#### WHAT YOU SHOULD DO
Exactly as they appear below, repeat the lines from the one with "مستعملة فولفو أمازون في دبي" through the one with "تحميل تطبيق <span", and no others.

'''

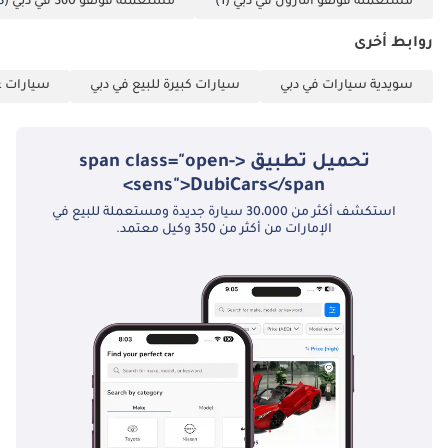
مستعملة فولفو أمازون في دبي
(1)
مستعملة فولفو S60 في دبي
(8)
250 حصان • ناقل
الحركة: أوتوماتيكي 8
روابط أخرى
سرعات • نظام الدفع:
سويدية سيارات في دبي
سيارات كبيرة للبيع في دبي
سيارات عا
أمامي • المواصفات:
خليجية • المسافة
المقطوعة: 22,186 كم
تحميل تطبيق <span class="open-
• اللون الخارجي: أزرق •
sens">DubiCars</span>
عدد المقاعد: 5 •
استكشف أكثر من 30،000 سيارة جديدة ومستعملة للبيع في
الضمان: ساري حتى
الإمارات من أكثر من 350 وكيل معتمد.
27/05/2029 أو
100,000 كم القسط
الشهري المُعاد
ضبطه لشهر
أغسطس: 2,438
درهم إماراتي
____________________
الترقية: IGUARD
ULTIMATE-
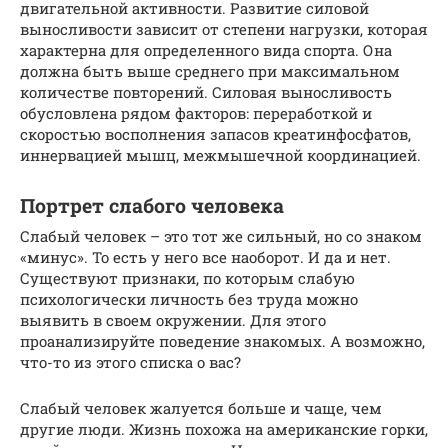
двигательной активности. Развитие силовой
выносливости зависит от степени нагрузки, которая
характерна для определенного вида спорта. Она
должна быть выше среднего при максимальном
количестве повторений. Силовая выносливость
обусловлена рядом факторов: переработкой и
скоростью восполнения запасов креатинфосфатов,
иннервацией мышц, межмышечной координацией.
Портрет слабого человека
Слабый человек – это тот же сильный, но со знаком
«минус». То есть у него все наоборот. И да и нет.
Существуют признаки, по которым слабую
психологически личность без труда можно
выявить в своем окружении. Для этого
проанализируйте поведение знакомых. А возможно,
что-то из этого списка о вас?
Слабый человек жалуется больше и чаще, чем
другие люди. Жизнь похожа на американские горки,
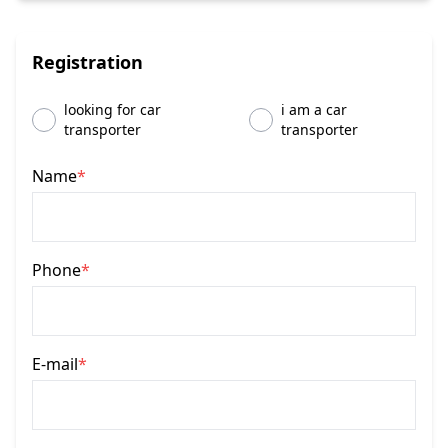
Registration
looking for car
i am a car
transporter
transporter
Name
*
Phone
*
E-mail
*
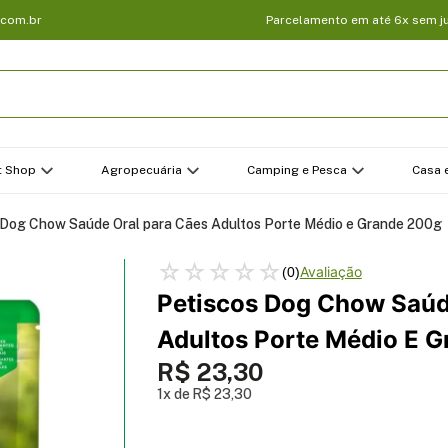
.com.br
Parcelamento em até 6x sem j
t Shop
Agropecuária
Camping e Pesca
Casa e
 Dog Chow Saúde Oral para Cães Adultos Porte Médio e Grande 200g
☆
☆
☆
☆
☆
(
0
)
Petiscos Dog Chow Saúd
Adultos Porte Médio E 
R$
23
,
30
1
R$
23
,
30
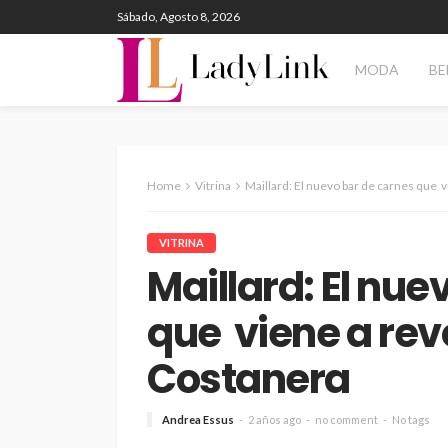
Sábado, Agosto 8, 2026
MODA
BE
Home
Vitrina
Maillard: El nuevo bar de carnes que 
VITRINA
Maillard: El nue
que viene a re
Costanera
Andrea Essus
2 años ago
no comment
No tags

'''
'''

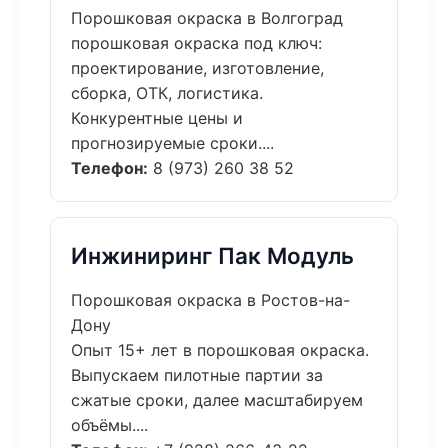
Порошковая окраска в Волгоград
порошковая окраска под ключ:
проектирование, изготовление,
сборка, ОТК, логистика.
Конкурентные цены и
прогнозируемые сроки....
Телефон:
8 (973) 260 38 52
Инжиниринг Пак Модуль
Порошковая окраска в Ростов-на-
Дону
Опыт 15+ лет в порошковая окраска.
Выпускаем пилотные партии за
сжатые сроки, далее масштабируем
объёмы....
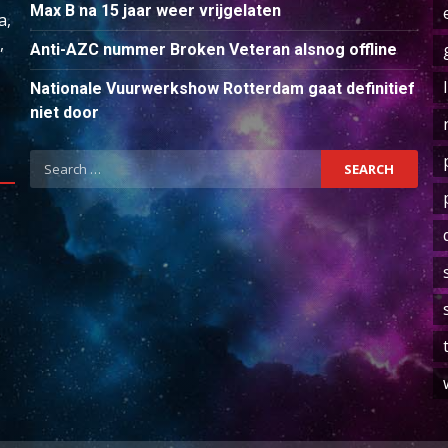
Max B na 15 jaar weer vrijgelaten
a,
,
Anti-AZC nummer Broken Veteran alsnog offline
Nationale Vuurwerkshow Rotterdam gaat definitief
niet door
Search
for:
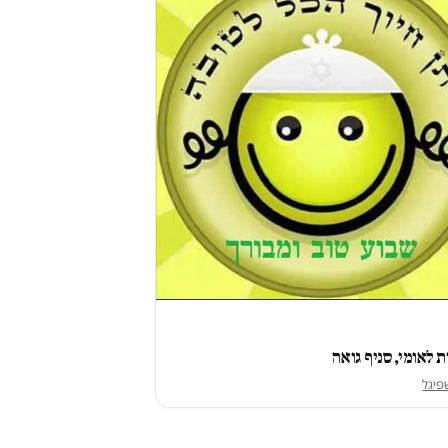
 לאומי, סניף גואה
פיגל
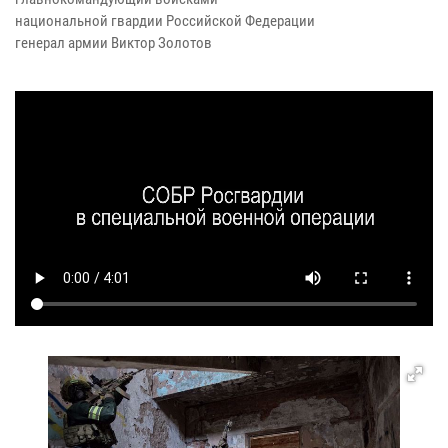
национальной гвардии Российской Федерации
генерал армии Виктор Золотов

'''
'''

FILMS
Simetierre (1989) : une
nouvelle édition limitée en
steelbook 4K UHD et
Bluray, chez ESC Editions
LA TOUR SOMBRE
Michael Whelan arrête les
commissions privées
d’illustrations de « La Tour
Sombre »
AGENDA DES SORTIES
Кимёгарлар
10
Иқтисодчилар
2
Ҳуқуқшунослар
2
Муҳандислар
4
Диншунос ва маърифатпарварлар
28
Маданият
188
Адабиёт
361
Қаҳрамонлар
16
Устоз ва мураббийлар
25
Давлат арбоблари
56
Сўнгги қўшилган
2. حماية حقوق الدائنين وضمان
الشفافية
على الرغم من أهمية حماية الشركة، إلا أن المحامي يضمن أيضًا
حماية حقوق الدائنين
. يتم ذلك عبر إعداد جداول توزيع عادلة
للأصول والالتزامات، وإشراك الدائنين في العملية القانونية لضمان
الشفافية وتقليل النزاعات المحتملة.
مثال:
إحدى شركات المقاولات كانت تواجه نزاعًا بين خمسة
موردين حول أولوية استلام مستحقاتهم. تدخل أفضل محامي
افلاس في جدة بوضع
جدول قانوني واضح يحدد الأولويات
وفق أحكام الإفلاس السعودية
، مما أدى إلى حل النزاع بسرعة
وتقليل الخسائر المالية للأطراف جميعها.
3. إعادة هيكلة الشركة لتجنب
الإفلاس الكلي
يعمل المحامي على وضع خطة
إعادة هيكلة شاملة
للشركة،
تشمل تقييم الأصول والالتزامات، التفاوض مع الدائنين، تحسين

'''

#### PROBLEM SOLUTION
مستعملة فولفو أمازون في دبي
(1)
مستعملة فولفو S60 في دبي
(8)
250 حصان • ناقل
الحركة: أوتوماتيكي 8
روابط أخرى
سرعات • نظام الدفع:
سويدية سيارات في دبي
سيارات كبيرة للبيع في دبي
سيارات عا
أمامي • المواصفات:
خليجية • المسافة
المقطوعة: 22,186 كم
تحميل تطبيق <span class="open-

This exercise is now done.